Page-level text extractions
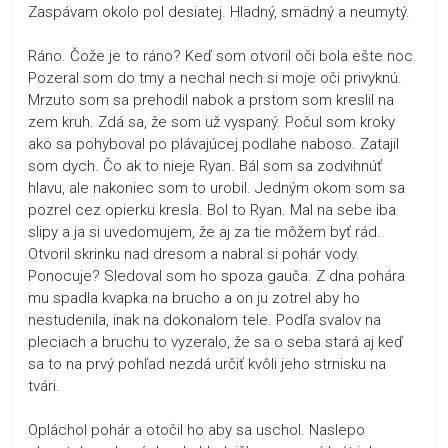
Zaspávam okolo pol desiatej. Hladný, smädný a neumytý.
Ráno. Čože je to ráno? Keď som otvoril oči bola ešte noc.
Pozeral som do tmy a nechal nech si moje oči privyknú.
Mrzuto som sa prehodil nabok a prstom som kreslil na
zem kruh. Zdá sa, že som už vyspaný. Počul som kroky
ako sa pohyboval po plávajúcej podlahe naboso. Zatajil
som dych. Čo ak to nieje Ryan. Bál som sa zodvihnúť
hlavu, ale nakoniec som to urobil. Jedným okom som sa
pozrel cez opierku kresla. Bol to Ryan. Mal na sebe iba
slipy a ja si uvedomujem, že aj za tie môžem byť rád.
Otvoril skrinku nad dresom a nabral si pohár vody.
Ponocuje? Sledoval som ho spoza gauča. Z dna pohára
mu spadla kvapka na brucho a on ju zotrel aby ho
nestudenila, inak na dokonalom tele. Podľa svalov na
pleciach a bruchu to vyzeralo, že sa o seba stará aj keď
sa to na prvý pohľad nezdá určiť kvôli jeho strnisku na
tvári.
Opláchol pohár a otočil ho aby sa uschol. Naslepo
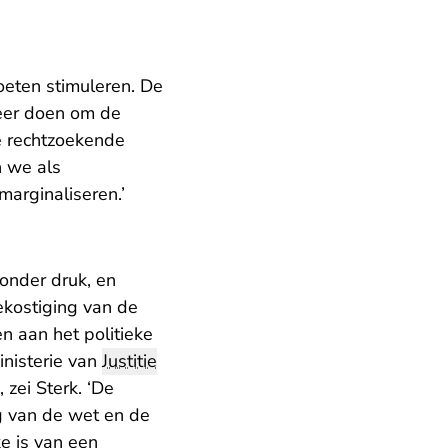
oeten stimuleren. De
meer doen om de
re rechtzoekende
n we als
marginaliseren.’
 onder druk, en
ekostiging van de
n aan het politieke
inisterie van
Justitie
 zei Sterk. ‘De
ng van de wet en de
ke is van een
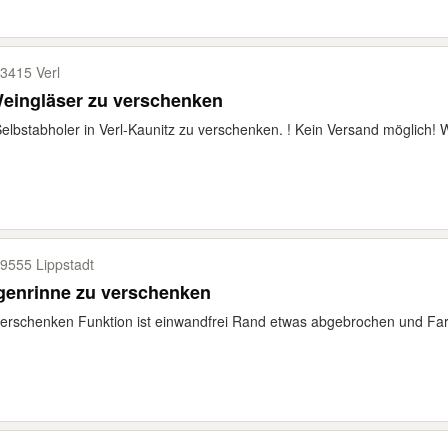
3415 Verl
eingläser zu verschenken
elbstabholer in Verl-Kaunitz zu verschenken. ! Kein Versand möglich! Wir 
9555 Lippstadt
genrinne zu verschenken
erschenken Funktion ist einwandfrei Rand etwas abgebrochen und Fa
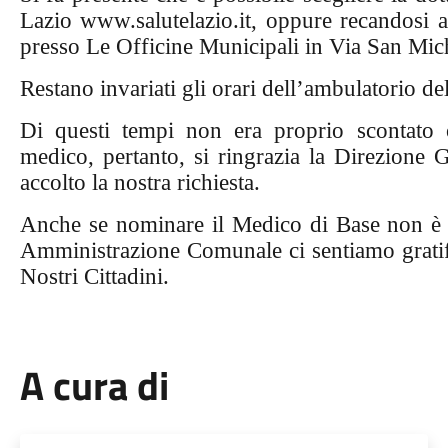
Lazio www.salutelazio.it, oppure recandosi 
presso Le Officine Municipali in Via San Mic
Restano invariati gli orari dell’ambulatorio de
Di questi tempi non era proprio scontato o
medico, pertanto, si ringrazia la Direzione 
accolto la nostra richiesta.
Anche se nominare il Medico di Base non 
Amministrazione Comunale ci sentiamo
grati
Nostri Cittadini.
A cura di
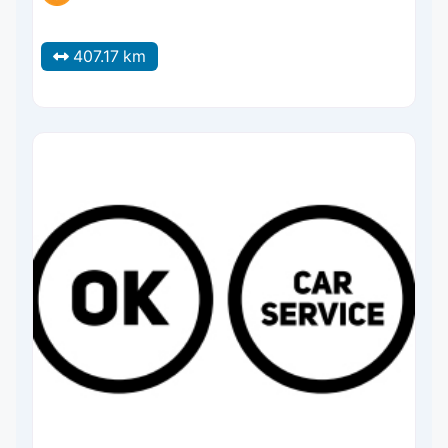
407.17 km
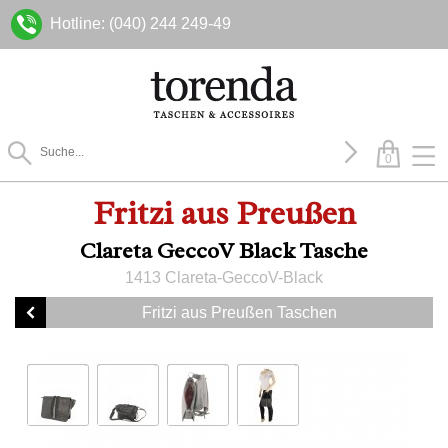
Hotline: (040) 244 249-49
0
Fritzi aus Preußen
Clareta GeccoV Black Tasche
1413 Clareta-GeccoV-Black
Fritzi aus Preußen Taschen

**WHAT YOU HAVE TO DO**
Without the pictures, transcribe exactly the lines above from the one containing "medico, pertanto, si ringrazia la Direzione" through the last.

**FINISHED TASK**
medico, pertanto, si ringrazia la Direzione 
accolto la nostra richiesta.
Anche se nominare il Medico di Base non 
Amministrazione Comunale ci sentiamo
grati
Nostri Cittadini.
A cura di
407.17 km
Hotline: (040) 244 249-49
0
Fritzi aus Preußen
Clareta GeccoV Black Tasche
1413 Clareta-GeccoV-Black
Fritzi aus Preußen Taschen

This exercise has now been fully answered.